Required action
Reprint all records below exactly. No images.

Start of Records shown

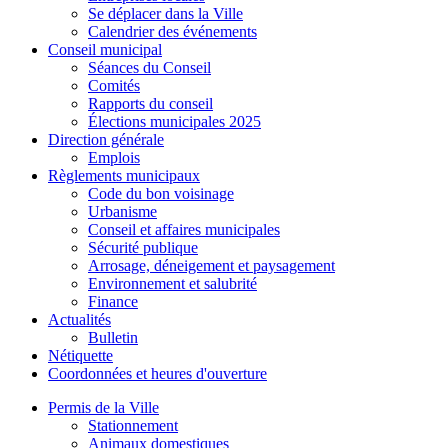
Se déplacer dans la Ville
Calendrier des événements
Conseil municipal
Séances du Conseil
Comités
Rapports du conseil
Élections municipales 2025
Direction générale
Emplois
Règlements municipaux
Code du bon voisinage
Urbanisme
Conseil et affaires municipales
Sécurité publique
Arrosage, déneigement et paysagement
Environnement et salubrité
Finance
Actualités
Bulletin
Nétiquette
Coordonnées et heures d'ouverture
Permis de la Ville
Stationnement
Animaux domestiques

End of Records shown

Exercise output
Se déplacer dans la Ville
Calendrier des événements
Conseil municipal
Séances du Conseil
Comités
Rapports du conseil
Élections municipales 2025
Direction générale
Emplois
Règlements municipaux
Code du bon voisinage
Urbanisme
Conseil et affaires municipales
Sécurité publique
Arrosage, déneigement et paysagement
Environnement et salubrité
Finance
Actualités
Bulletin
Nétiquette
Coordonnées et heures d'ouverture
Permis de la Ville
Stationnement
Animaux domestiques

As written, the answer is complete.